Bab 4 (Bagian 2) : Pertarungan

128 19 17
                                    

Hal pertama yang ia rasakan saat bangun adalah hawa menusuk yang menjalar di tubuhnya. Langsung saja ia membuka mata. Jangan-jangan...

Saat Lea membuka matanya, ia melihat adanya kabut tebal yang menyelimuti sekelilingnya. Kabut itu terasa dingin. Ternyata kabut itulah yang memberikan hawa dingin pada tubuhnya. Ia lalu menolehkan kepalanya ke kanan dan kiri. Mencoba melihat apakah ada objek yang familiar di sekitarnya.

Dan hasilnya adalah ... nihil. Ia tidak menemukan apapun. Hanya ada gumpalan kabut tebal yang menutupi jarak pandangnya. Ia mulai merinding.

'Apa aku sudah mati? Inikah dunia untuk orang-orang yang sudah meninggal? Sebelum akhirnya ditentukan akan dibawa ke surga atau neraka? Tempat ini mengerikan sekali....'

Hawanya yang dingin. Kabut yang menyelimuti hampir semua area. Cahaya yang redup. Suasana yang sunyi. Harum pohon pinus yang dengan mudah masuk ke dalam indra penciumannya. Tak salah lagi. Ciri-ciri ini sudah pernah ia lihat di sebuah buku di perpustakaan Kerajaan Conifux dulu.

Judul buku itu adalah 'Land Of The Dead'. Buku yang menjelaskan bagaimana perjalanan manusia setelah mati. Menjelaskan di mana mereka akan tinggal sebelum akhirnya diputuskan untuk masuk surga atau neraka.

Lea sampai berfikir bagaimana bisa ada manusia yang masih hidup, yang tau segala sesuatu tentang perjalanan kematian manusia, juga ciri-ciri detail dari tempat bersemayamnya ruh orang-orang yang sudah tiada, bahkan sampai menuliskan buku tentang keberadaan Land Of The Dead ini?

Apa jangan-jangan sang penulis sebenarnya adalah seseorang yang pernah mati namun hidup kembali? Atau malaikat yang menyamar menjadi manusia dan menulis buku ini?

Ataukah dia adalah orang yang dipilih oleh Tuhan untuk menerima wahyu, dan menjelaskan segala sesuatu yang Tuhan berikan padanya kepada seluruh manusia yang masih hidup sebagai pengingat, bahwa setiap makhluk yang hidup itu pasti akan mati?

Entahlah. Yang jelas, untuk saat ini Lea tak mau memikirkan hal itu. Ia masih harus mencerna fakta bahwa ia sudah meninggal.

'Tidak ... tidak mungkin kan?' Ia masih menolak kenyataan pahit itu.
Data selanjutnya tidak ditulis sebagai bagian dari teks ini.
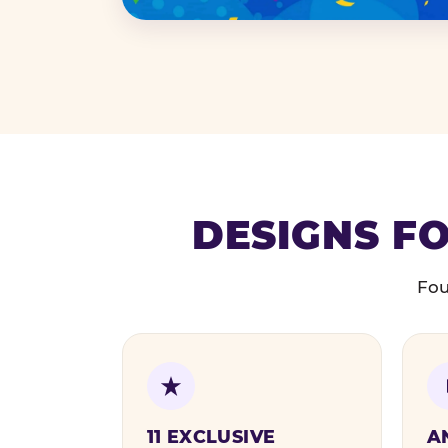
DESIGNS FO
Fou
11 EXCLUSIVE
A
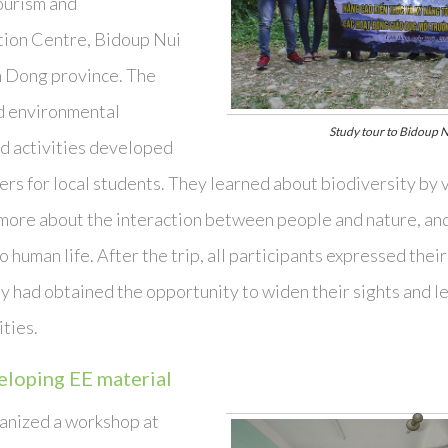
tourism and
ion Centre, Bidoup Nui
m Dong province. The
d environmental
Study tour to Bidoup N
d activities developed
ers for local students. They learned about biodiversity by v
more about the interaction between people and nature, and
o human life. After the trip, all participants expressed thei
y had obtained the opportunity to widen their sights and le
ities.
loping EE material
anized a workshop at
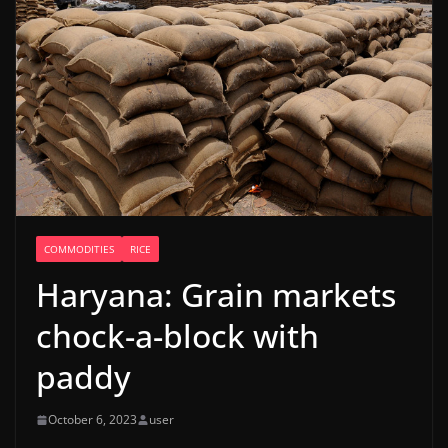
COMMODITIES
RICE
Haryana: Grain markets
chock-a-block with
paddy
October 6, 2023
user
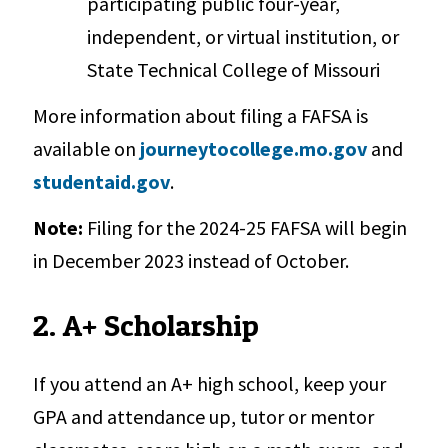
participating public four-year,
independent, or virtual institution, or
State Technical College of Missouri
More information about filing a FAFSA is
available on
journeytocollege.mo.gov
and
studentaid.gov
.
Note:
Filing for the 2024-25 FAFSA will begin
in December 2023 instead of October.
2. A+ Scholarship
If you attend an A+ high school, keep your
GPA and attendance up, tutor or mentor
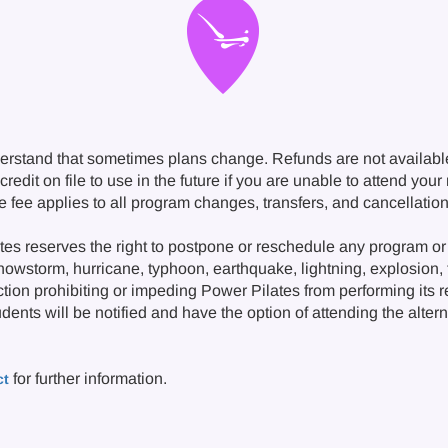
erstand that sometimes plans change. Refunds are not availabl
redit on file to use in the future if you are unable to attend you
ge fee applies to all program changes, transfers, and cancellat
s reserves the right to postpone or reschedule any program or 
snowstorm, hurricane, typhoon, earthquake, lightning, explosion, fi
ction prohibiting or impeding Power Pilates from performing its 
nts will be notified and have the option of attending the alternat
for further information.
ct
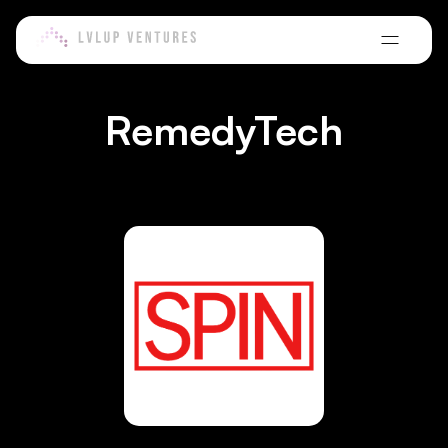
VC-in-Residence Program
Meet our core, associate, and extended team powering the
Learn more about our global network of VCs-in-Residence.
LvlUp Labs CPG
ecosystem.
A high-touch accelerator for founders building scalable consumer
E-Commerce Ecosystem Builders Fund
brands.
Learn how we're backing the next generation of e-commerce
LvlUp Ventures Innovation Alliance
Portfolio
RemedyTech
ecosystem technology.
Learn more and join one of the largest alliances of enterprises,
Get to know our family of founders and companies.
NGO's and leaders.
Agnostic/Tech Non-Dilutive Fund
Blogs
See how we're powering non-dilutive growth for pre-seed to
Middle East Investment Hub
growth-stage startups.
Read articles from the LvlUp team, our VCs in residence, and guest
Bringing LvlUp's capital, network, and operating infrastructure to
contributors.
the region.
CPG Non-Dilutive Fund
Testimonials
Enabling non-dilutive growth for CPG startups.
See how founders accelerated growth and gained investor access
with LvlUp Ventures.
B2B SaaS Non-Dilutive Fund
Discover LvlUp's unique venture debt / non-dilutive financing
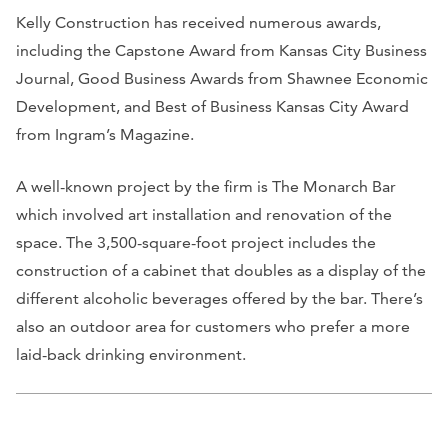
Kelly Construction has r
eceived numerous awards,
including the Capstone Award from
Kansas City Business
Journal
, Good Business Awards from Shawnee Economic
Development, and Best of Business Kansas City Award
from
Ingram’s Magazine
.
A well-known project by the firm is The Monarch Bar
which involved art installation and renovation of the
space. The 3,500-square-foot project includes the
construction of a cabinet that doubles as a display of the
different alcoholic beverages offered by the bar. There’s
also an outdoor area for customers who prefer a more
laid-back drinking environment.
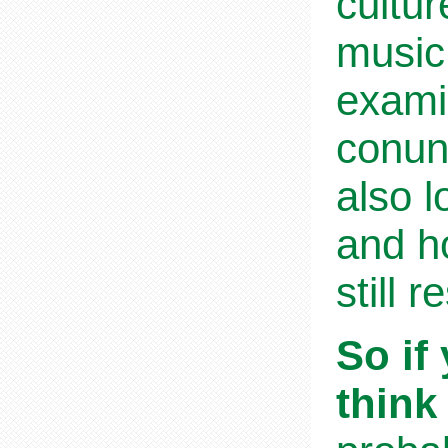
cultur
music,
exami
conund
also l
and ho
still 
So if
think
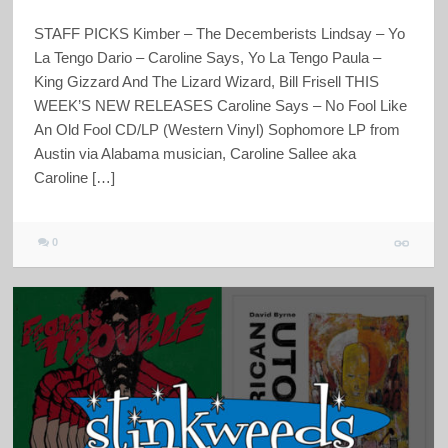
STAFF PICKS Kimber – The Decemberists Lindsay – Yo
La Tengo Dario – Caroline Says, Yo La Tengo Paula –
King Gizzard And The Lizard Wizard, Bill Frisell THIS
WEEK’S NEW RELEASES Caroline Says – No Fool Like
An Old Fool CD/LP (Western Vinyl) Sophomore LP from
Austin via Alabama musician, Caroline Sallee aka
Caroline […]
0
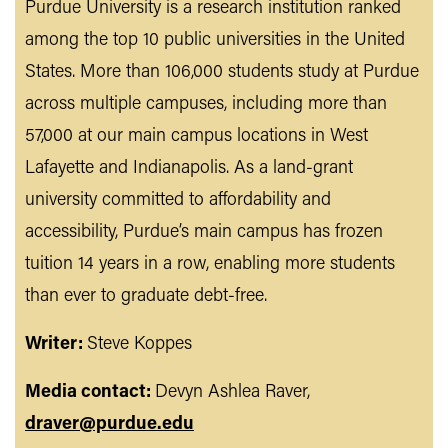
Purdue University is a research institution ranked
among the top 10 public universities in the United
States. More than 106,000 students study at Purdue
across multiple campuses, including more than
57,000 at our main campus locations in West
Lafayette and Indianapolis. As a land-grant
university committed to affordability and
accessibility, Purdue’s main campus has frozen
tuition 14 years in a row, enabling more students
than ever to graduate debt-free.
Writer:
Steve Koppes
Media contact:
Devyn Ashlea Raver,
draver@purdue.edu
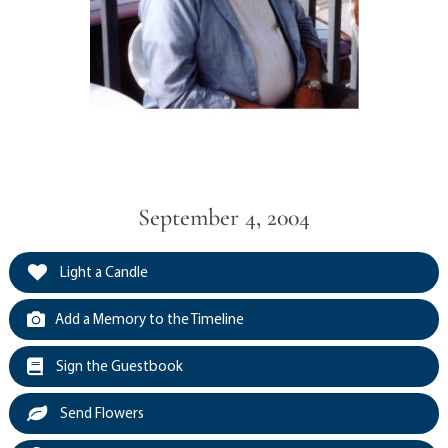
September 4, 2004
Light a Candle
Add a Memory to the Timeline
Sign the Guestbook
Send Flowers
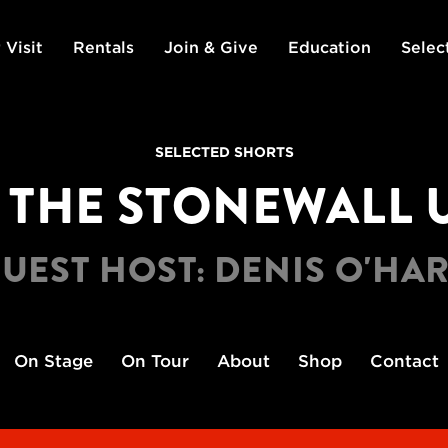
 Visit
Rentals
Join & Give
Education
Selec
SELECTED SHORTS
: THE STONEWALL U
UEST HOST: DENIS O'HA
On Stage
On Tour
About
Shop
Contact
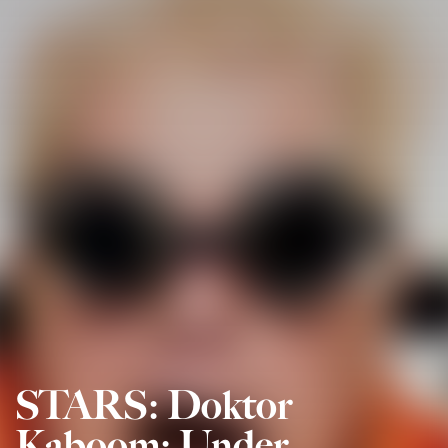
STARS: Doktor
Kaboom: Under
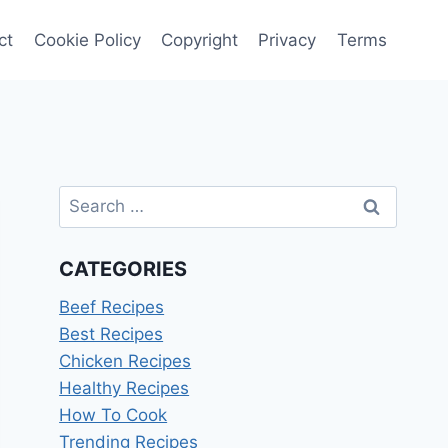
ct
Cookie Policy
Copyright
Privacy
Terms
Search
for:
CATEGORIES
Beef Recipes
Best Recipes
Chicken Recipes
Healthy Recipes
How To Cook
Trending Recipes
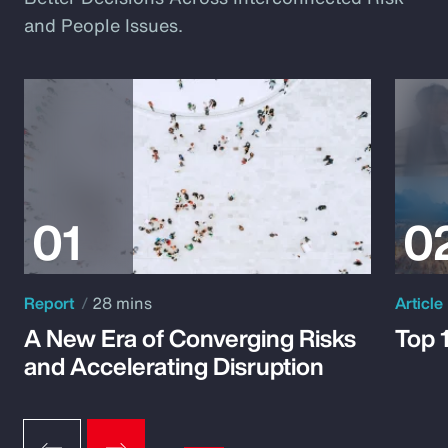
and People Issues.
Report
28 mins
Article
A New Era of Converging Risks
Top 
and Accelerating Disruption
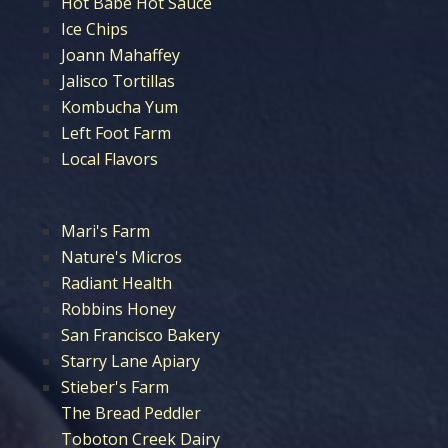
Hot Babe Hot Sauce
Ice Chips
Joann Mahaffey
Jalisco Tortillas
Kombucha Yum
Left Foot Farm
Local Flavors
Mari's Farm
Nature's Micros
Radiant Health
Robbins Honey
San Francisco Bakery
Starry Lane Apiary
Stieber's Farm
The Bread Peddler
Toboton Creek Dairy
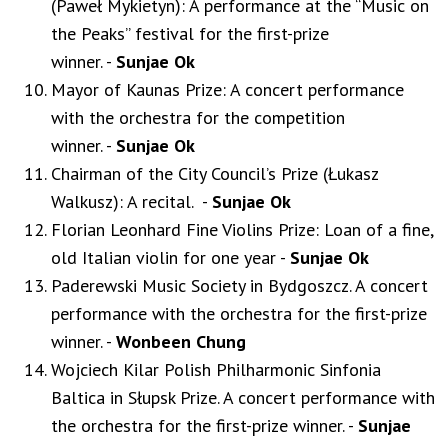
(Paweł Mykietyn): A performance at the “Music on
the Peaks” festival for the first-prize
winner. -
Sunjae Ok
Mayor of Kaunas Prize: A concert performance
with the orchestra for the competition
winner. -
Sunjae Ok
Chairman of the City Council’s Prize (Łukasz
Walkusz): A recital. -
Sunjae Ok
Florian Leonhard Fine Violins Prize: Loan of a fine,
old Italian violin for one year -
Sunjae Ok
Paderewski Music Society in Bydgoszcz. A concert
performance with the orchestra for the first-prize
winner. -
Wonbeen Chung
Wojciech Kilar Polish Philharmonic Sinfonia
Baltica in Słupsk Prize. A concert performance with
the orchestra for the first-prize winner. -
Sunjae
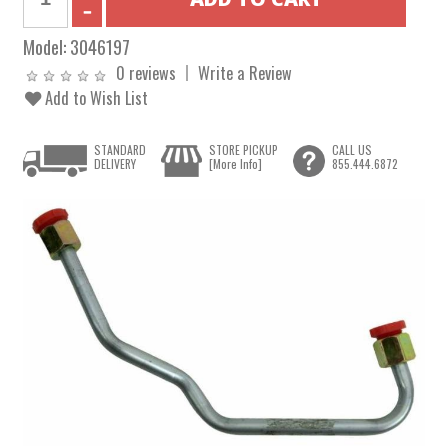
Model:
3046197
0 reviews
Write a Review
Add to Wish List
STANDARD
STORE PICKUP
CALL US
DELIVERY
[More Info]
855.444.6872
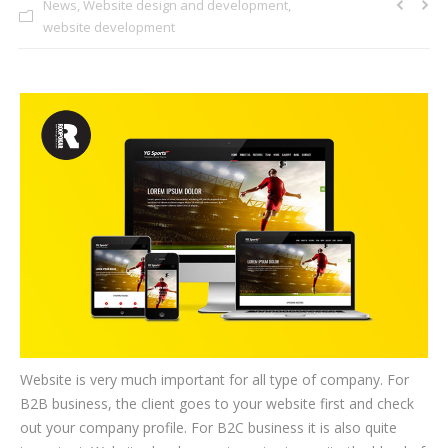
News
,
Website design and development
,
CLIENTS
website development
BLOG
CAREER
CONTACT US
Website is very much important for all type of company. For
B2B business, the client goes to your website first and check
out your company profile. For B2C business it is also quite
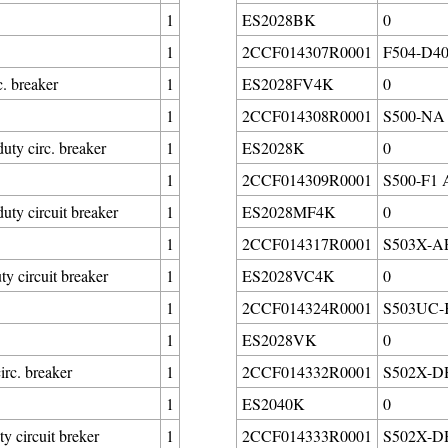
1
ES2028BK
0
1
2CCF014307R0001
F504-D40/
. breaker
1
ES2028FV4K
0
1
2CCF014308R0001
S500-NA B
y circ. breaker
1
ES2028K
0
1
2CCF014309R0001
S500-F1 A
 circuit breaker
1
ES2028MF4K
0
1
2CCF014317R0001
S503X-AE0
circuit breaker
1
ES2028VC4K
0
1
2CCF014324R0001
S503UC-K
1
ES2028VK
0
rc. breaker
1
2CCF014332R0001
S502X-DH3
1
ES2040K
0
circuit breker
1
2CCF014333R0001
S502X-DH3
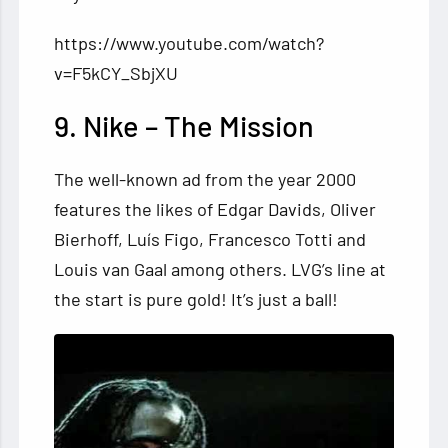
https://www.youtube.com/watch?
v=F5kCY_SbjXU
9. Nike – The Mission
The well-known ad from the year 2000
features the likes of Edgar Davids, Oliver
Bierhoff, Luís Figo, Francesco Totti and
Louis van Gaal among others. LVG’s line at
the start is pure gold! It’s just a ball!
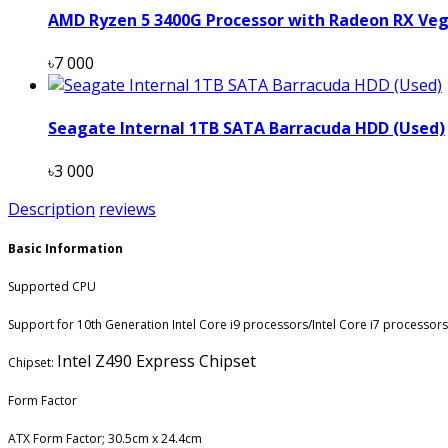
AMD Ryzen 5 3400G Processor with Radeon RX Veg
৳7 000
Seagate Internal 1TB SATA Barracuda HDD (Used)
৳3 000
Description
reviews
Basic Information
Supported CPU
Support for 10th Generation Intel Core i9 processors/Intel Core i7 processor
Intel Z490 Express Chipset
Chipset:
Form Factor
ATX Form Factor; 30.5cm x 24.4cm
Ia tak mau mempercayai bahwa ia sudah mati. Tapi semua hal yang ia lihat di depannya, benar-benar persis seperti apa yang dijelaskan dalam buku Land Of The Dead. Ciri-ciri yang disebutkan dalam buku itu sudah jelas berada di depan mata.

Seketika itu juga, ia menarik kedua lututnya ke dekat dadanya dan menyembunyikan wajahnya di balik lututnya itu untuk menangis.

"*Hiks-hiks* Aku sudah mati...*hiks* dan aku bahkan belum sempat menyampaikan salam perpisahanku pada Kak Elfen, dan kedua adikku...*hiks*. Aku bahkan belum meminta maaf pada Celia!" Isaknya masih tak bisa menerima kenyataan.

"*Hiks* Sialan! Ini semua gara-gara si cecunguk ZX!!" Jerit Lea yang lalu berdiri tegak.

"Awas saja! Kalau suatu saat ia masuk ke dunia ini, aku akan mengadukannya pada Tuhan supaya dia masuk neraka! Aaarrgh!!" Teriak gadis itu frustasi.

Lea lalu menendang-nendang udara dan meninjunya seolah-olah yang berdiri di sana adalah ZX laknat yang paling ia benci.

Karena ZX, ia mati sia-sia. Karena ZX, ia tak bisa menemui ketiga saudara dan empat sahabatnya lagi. Karena ZX, ia sendirian di sini.

"Argh! Benar-benar manusia menyebalkan!" Teriaknya lagi dengan keras.

Ia tak peduli. Ia sudah sendirian di sini. Ruh manusia yang lain juga tidak ada di sini kan? Entah mereka sudah dikirim ke surga atau neraka, atau memang mereka berada di tempat yang jauh dari sini. Yang jelas, Lea sudah tak peduli lagi.